Writing

Adrian’s hands are clean

Work has actually begun on Adrian. It has already been deleted as a false start (again), because at long last — nine years into this idea — I have realized something fundamental about Adrian.

He’s not a killer.

He’s not a killer because I’m not. I can’t imagine actually shooting someone I love, even if I was extremely angry with them. Just guessing at what would be going through my mind if such a situation came up, I’m ashamed to say that one of the stronger arguments against pulling the trigger would be fear of damnation. Another one would be the thought of “This is it. If I kill them, there’s no fixing this; they’re not coming back; everything’s ruined. How bad is this problem?”

So Adrian’s not a killer.

Since coming to this conclusion, I’ve been worrying about a brand-new problem, namely where the interest lies in reading about the lives of a few people who are unravelling, if no one dies (or specifically is murdered). But then I read a post on Kit Whitfield’s blog, and the importance of that question has died away.

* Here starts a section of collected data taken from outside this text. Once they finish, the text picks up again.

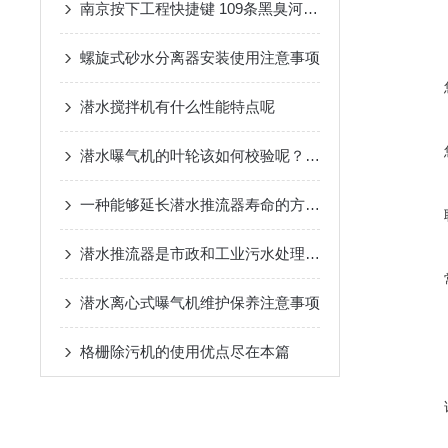
南京按下工程快捷键 109条黑臭河道治理推进七成
螺旋式砂水分离器安装使用注意事项
潜水搅拌机有什么性能特点呢
潜水曝气机的叶轮该如何校验呢？看看本篇吧
一种能够延长潜水推流器寿命的方法不看不要后悔
潜水推流器是市政和工业污水处理工艺流程上的重要设备
潜水离心式曝气机维护保养注意事项
格栅除污机的使用优点尽在本篇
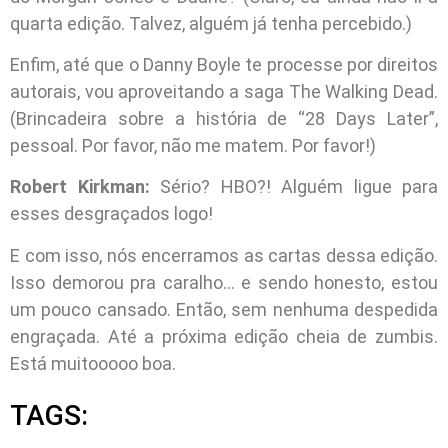
quarta edição. Talvez, alguém já tenha percebido.)
Enfim, até que o Danny Boyle te processe por direitos
autorais, vou aproveitando a saga The Walking Dead.
(Brincadeira sobre a história de “28 Days Later”,
pessoal. Por favor, não me matem. Por favor!)
Robert Kirkman:
Sério? HBO?! Alguém ligue para
esses desgraçados logo!
E com isso, nós encerramos as cartas dessa edição.
Isso demorou pra caralho… e sendo honesto, estou
um pouco cansado. Então, sem nenhuma despedida
engraçada. Até a próxima edição cheia de zumbis.
Está muitooooo boa.
TAGS:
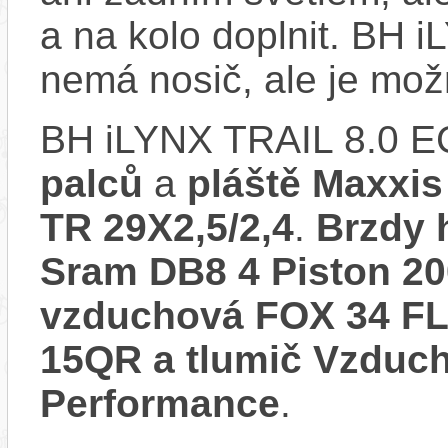
a na kolo doplnit. BH
nemá nosič, ale je mo
BH iLYNX TRAIL 8.0 E
palců
a
pláště Maxxis
TR 29X2,5/2,4
.
Brzdy 
Sram DB8 4 Piston 
vzduchová FOX 34 F
15QR a tlumič Vzdu
Performance
.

The post is this: Doing it for the ship. The line in that post that struck me was this: “From a writer’s point of view, I believe considering your work incomplete until it’s read is unwise. It requires wanting something of your audience of strangers that they may never be inclined to give; it also takes your focus off the process and puts it on the effect, something that’s always beyond you anyway.” (Italics mine.)

I’m not going to worry about it anymore. Same with Hammered.

This principle can probably apply to multiple areas, now that I think about it.